Quali sono le abitudini alimentari preoccupanti tra i giovani a Salerno, e come si differenziano dal resto d’Italia?

«In provincia di Salerno, come nel resto della Campania, i dati recenti evidenziano abitudini alimentari preoccupanti già dalla scuola primaria. Oltre il 40% dei bambini è in sovrappeso o obeso, un dato significativamente superiore alla media nazionale del 30%. Le criticità principali includono il consumo quotidiano di bevande zuccherate e snack ultra-processati, spesso presenti a colazione e a merenda, e una scarsa assunzione di frutta e verdura (meno di 3 porzioni giornaliere). Molti bambini, inoltre, fanno una colazione inadeguata, uscendo di casa a stomaco vuoto o consumando alimenti ad alto indice glicemico. Rispetto ad altre aree d’Italia, nel Sud, e in particolare a Salerno, si registra anche una maggiore sedentarietà e un forte legame tra le scelte alimentari e il livello socio-culturale familiare. Si sta assistendo a un progressivo allontanamento dai principi della dieta mediterranea a favore di modelli alimentari meno salutari».
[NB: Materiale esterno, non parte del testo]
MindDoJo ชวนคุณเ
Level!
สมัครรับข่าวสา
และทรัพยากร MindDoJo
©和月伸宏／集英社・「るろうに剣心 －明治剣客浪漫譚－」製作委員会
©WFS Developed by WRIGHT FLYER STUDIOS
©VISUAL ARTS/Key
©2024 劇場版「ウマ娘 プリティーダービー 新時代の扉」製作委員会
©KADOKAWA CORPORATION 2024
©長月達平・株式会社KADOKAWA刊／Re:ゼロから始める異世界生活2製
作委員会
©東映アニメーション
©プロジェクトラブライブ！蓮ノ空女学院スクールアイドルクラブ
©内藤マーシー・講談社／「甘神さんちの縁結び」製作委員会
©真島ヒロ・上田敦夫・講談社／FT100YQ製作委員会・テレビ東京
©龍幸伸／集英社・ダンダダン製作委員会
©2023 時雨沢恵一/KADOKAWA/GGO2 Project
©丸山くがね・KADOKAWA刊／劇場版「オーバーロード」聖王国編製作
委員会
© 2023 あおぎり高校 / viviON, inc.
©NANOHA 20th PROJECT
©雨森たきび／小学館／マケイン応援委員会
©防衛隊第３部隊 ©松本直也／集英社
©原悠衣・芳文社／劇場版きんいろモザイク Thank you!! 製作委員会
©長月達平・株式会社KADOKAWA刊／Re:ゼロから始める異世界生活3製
Ci sono iniziative a Salerno per promuovere diete sane tra i giovani? Quali risultati stanno ottenendo?

«Sì, nel salernitano esistono iniziative concrete per contrastare il consumo di alimenti ultra-processati. Un esempio strutturato è il progetto “Crescere Felix”, promosso dall’ASL Salerno, che coinvolge scuole, famiglie e operatori attraverso laboratori e percorsi di educazione alimentare. Un’altra iniziativa è “La Buona Merenda”, nata a Cava de’ Tirreni, dove i bambini partecipano alla selezione di merende sane e locali da proporre a scuola e nei negozi. Anche Coldiretti ha lanciato campagne nelle scuole per promuovere prodotti a km zero. Le scuole che hanno aderito a queste iniziative stanno registrando un maggiore coinvolgimento delle famiglie, una crescente attenzione alle etichette e, in alcuni casi, i primi cambiamenti positivi nelle scelte alimentari quotidiane. Sono segnali incoraggianti che richiedono sostegno e monitoraggio».
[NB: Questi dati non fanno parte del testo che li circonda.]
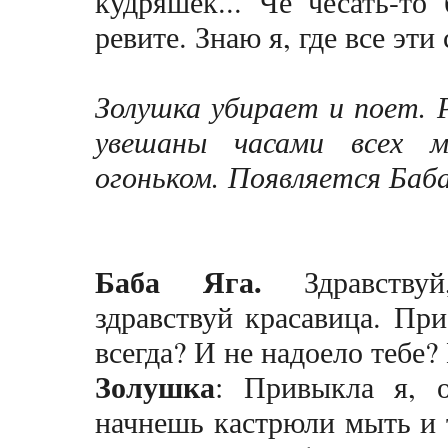
кудряшек... Че чесать-то
ревите. Знаю я, где все эт
Золушка убирает и поет. 
увешаны часами всех м
огоньком. Появляется Баба
Баба Яга.
Здравствуй
здравствуй красавица. При
всегда? И не надоело тебе?
Золушка
: Привыкла я, о
начнешь кастрюли мыть и т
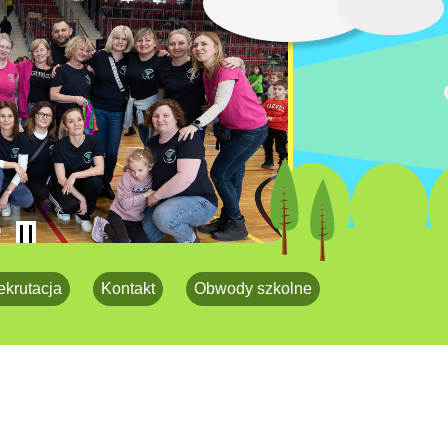
ekrutacja
Kontakt
Obwody szkolne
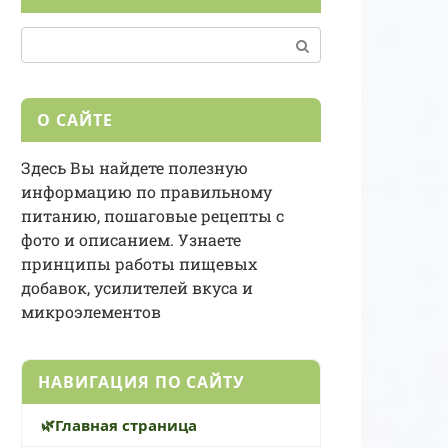
Поиск:
О САЙТЕ
Здесь Вы найдете полезную
информацию по правильному
питанию, пошаговые рецепты с
фото и описанием. Узнаете
принципы работы пищевых
добавок, усилителей вкуса и
микроэлементов
НАВИГАЦИЯ ПО САЙТУ
Главная страница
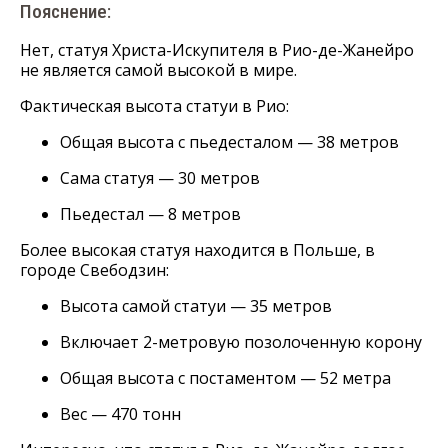
Пояснение:
Нет, статуя Христа-Искупителя в Рио-де-Жанейро
не является самой высокой в мире.
Фактическая высота статуи в Рио:
Общая высота с пьедесталом — 38 метров
Сама статуя — 30 метров
Пьедестал — 8 метров
Более высокая статуя находится в Польше, в
городе Свебодзин:
Высота самой статуи — 35 метров
Включает 2-метровую позолоченную корону
Общая высота с постаментом — 52 метра
Вес — 470 тонн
Quali sono le sfide e le opportunità per le mense scolastiche a Salerno per migliorare i pasti e l’educazione alimentare?

«Le mense scolastiche sono fondamentali per la salute pubblica e l’educazione alimentare. A Salerno, una sfida importante è garantire standard qualitativi omogenei, poiché esistono disuguaglianze tra le scuole in termini di budget e attenzione nutrizionale. Un altro problema è la scarsa partecipazione dei bambini, che spesso rifiutano i pasti per mancanza di gradimento o di percorsi educativi che spieghino l’importanza di certe scelte. Le opportunità sono però molte: si può promuovere il ritorno alla dieta mediterranea, valorizzando i prodotti locali, di stagione e a filiera corta. Le scuole possono diventare veri e propri laboratori di educazione al gusto, integrando la mensa con attività pratiche come orti scolastici o incontri con nutrizionisti. Coinvolgendo attivamente i bambini, diventano più consapevoli. È cruciale anche un forte dialogo scuola-famiglia per garantire coerenza tra alimentazione scolastica e domestica, facendo sì che la mensa non sia solo un servizio ma uno strumento educativo integrato».
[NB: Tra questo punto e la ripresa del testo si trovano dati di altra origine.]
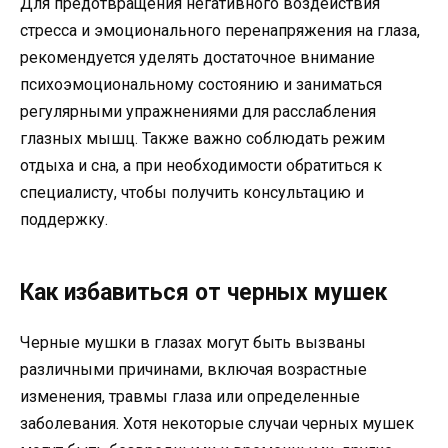
Для предотвращения негативного воздействия
стресса и эмоционального перенапряжения на глаза,
рекомендуется уделять достаточное внимание
психоэмоциональному состоянию и заниматься
регулярными упражнениями для расслабления
глазных мышц. Также важно соблюдать режим
отдыха и сна, а при необходимости обратиться к
специалисту, чтобы получить консультацию и
поддержку.
Как избавиться от черных мушек
Черные мушки в глазах могут быть вызваны
различными причинами, включая возрастные
изменения, травмы глаза или определенные
заболевания. Хотя некоторые случаи черных мушек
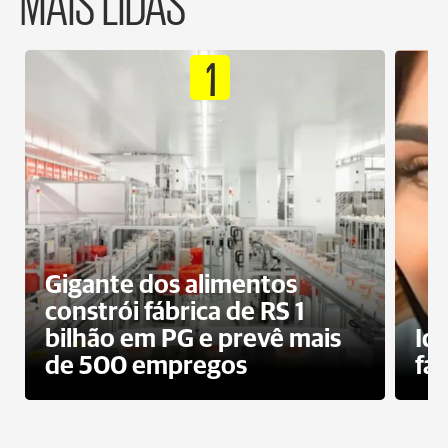
MAIS LIDAS
1
Gigante dos alimentos
constrói fábrica de RS 1
bilhão em PG e prevê mais
Id
de 500 empregos
fa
Quali fattori socio-economici e culturali a Salerno influenzano le scelte alimentari e contribuiscono all’obesità infantile? Come affrontarli?

«Nella provincia di Salerno, come in altre aree del Sud Italia, il contesto socio-economico influenza fortemente le scelte alimentari. Un basso livello di istruzione in alcune fasce della popolazione comporta una minore consapevolezza nutrizionale e difficoltà nell’interpretare le etichette. A livello economico, le famiglie in difficoltà spesso scelgono cibi confezionati e ipercalorici per convenienza e praticità, alimenti che sono poveri di nutrienti ma ricchi di zuccheri, grassi e sale. Culturalmente, persiste l’idea che un bambino “in carne” sia “più sano”, portando a sottovalutare i primi segnali di sovrappeso. Per affrontare queste problematiche, servono interventi locali su più livelli: percorsi educativi capillari per bambini e genitori, con le scuole come centri di cultura alimentare. È fondamentale anche rendere economicamente accessibili cibi sani, ad esempio tramite mercatini scolastici a filiera corta o incentivi per le famiglie a basso reddito. Infine, servono campagne mirate che sfatino i falsi miti culturali e valorizzino la vera tradizione mediterranea, basata su stagionalità, semplicità e nutrienti».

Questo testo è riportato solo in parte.